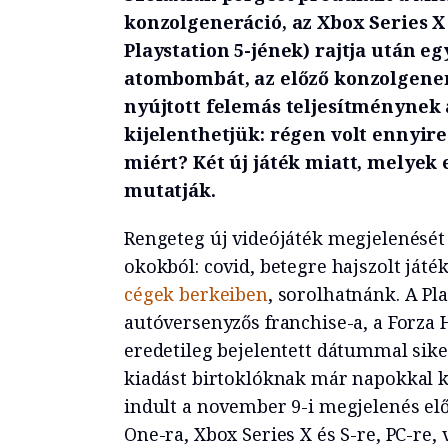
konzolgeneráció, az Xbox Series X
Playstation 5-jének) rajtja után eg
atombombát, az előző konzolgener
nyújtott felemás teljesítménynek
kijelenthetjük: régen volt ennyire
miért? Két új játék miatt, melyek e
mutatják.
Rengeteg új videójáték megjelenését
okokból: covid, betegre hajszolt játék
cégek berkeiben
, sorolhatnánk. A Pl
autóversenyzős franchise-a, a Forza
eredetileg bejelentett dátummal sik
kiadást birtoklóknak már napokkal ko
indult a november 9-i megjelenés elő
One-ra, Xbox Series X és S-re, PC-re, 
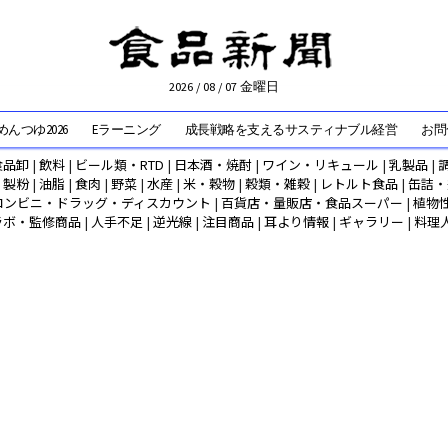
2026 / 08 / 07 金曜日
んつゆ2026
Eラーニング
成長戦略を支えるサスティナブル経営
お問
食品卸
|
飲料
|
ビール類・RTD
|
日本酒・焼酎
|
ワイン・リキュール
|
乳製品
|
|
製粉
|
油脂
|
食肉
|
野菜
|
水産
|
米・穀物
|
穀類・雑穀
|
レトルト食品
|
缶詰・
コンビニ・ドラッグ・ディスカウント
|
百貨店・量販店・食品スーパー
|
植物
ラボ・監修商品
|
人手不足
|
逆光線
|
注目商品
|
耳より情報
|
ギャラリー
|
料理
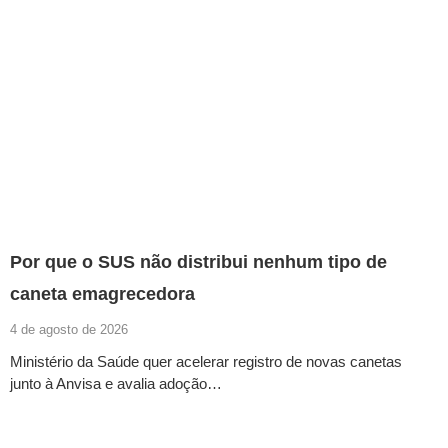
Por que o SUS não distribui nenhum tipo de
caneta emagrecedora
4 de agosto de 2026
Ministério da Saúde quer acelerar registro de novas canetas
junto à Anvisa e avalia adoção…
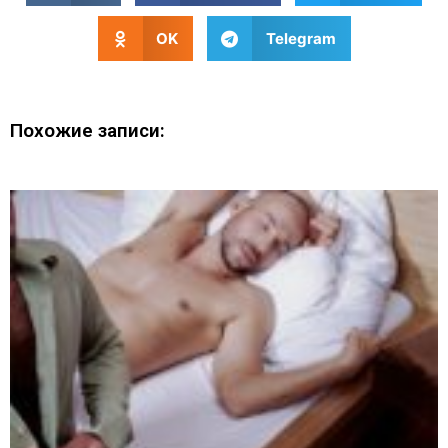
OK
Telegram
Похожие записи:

----

▸ **PROBLEM REQUIREMENTS**: Please print all the data above word for word. Pictures should not appear in the copy.

▸ **RESULT**:
konzolgeneráció, az Xbox Series X
Playstation 5-jének) rajtja után eg
atombombát, az előző konzolgener
nyújtott felemás teljesítménynek
kijelenthetjük: régen volt ennyire
miért? Két új játék miatt, melyek e
mutatják.
Rengeteg új videójáték megjelenését
okokból: covid, betegre hajszolt játék
cégek berkeiben
, sorolhatnánk. A Pl
autóversenyzős franchise-a, a Forza
eredetileg bejelentett dátummal sik
kiadást birtoklóknak már napokkal ko
indult a november 9-i megjelenés elő
One-ra, Xbox Series X és S-re, PC-re, 
2026 / 08 / 07 金曜日
んつゆ2026
Eラーニング
成長戦略を支えるサスティナブル経営
お問
食品卸
|
飲料
|
ビール類・RTD
|
日本酒・焼酎
|
ワイン・リキュール
|
乳製品
|
|
製粉
|
油脂
|
食肉
|
野菜
|
水産
|
米・穀物
|
穀類・雑穀
|
レトルト食品
|
缶詰・
コンビニ・ドラッグ・ディスカウント
|
百貨店・量販店・食品スーパー
|
植物
ラボ・監修商品
|
人手不足
|
逆光線
|
注目商品
|
耳より情報
|
ギャラリー
|
料理
Por que o SUS não distribui nenhum tipo de
caneta emagrecedora
4 de agosto de 2026
Ministério da Saúde quer acelerar registro de novas canetas
junto à Anvisa e avalia adoção…
OK
Telegram
Похожие записи:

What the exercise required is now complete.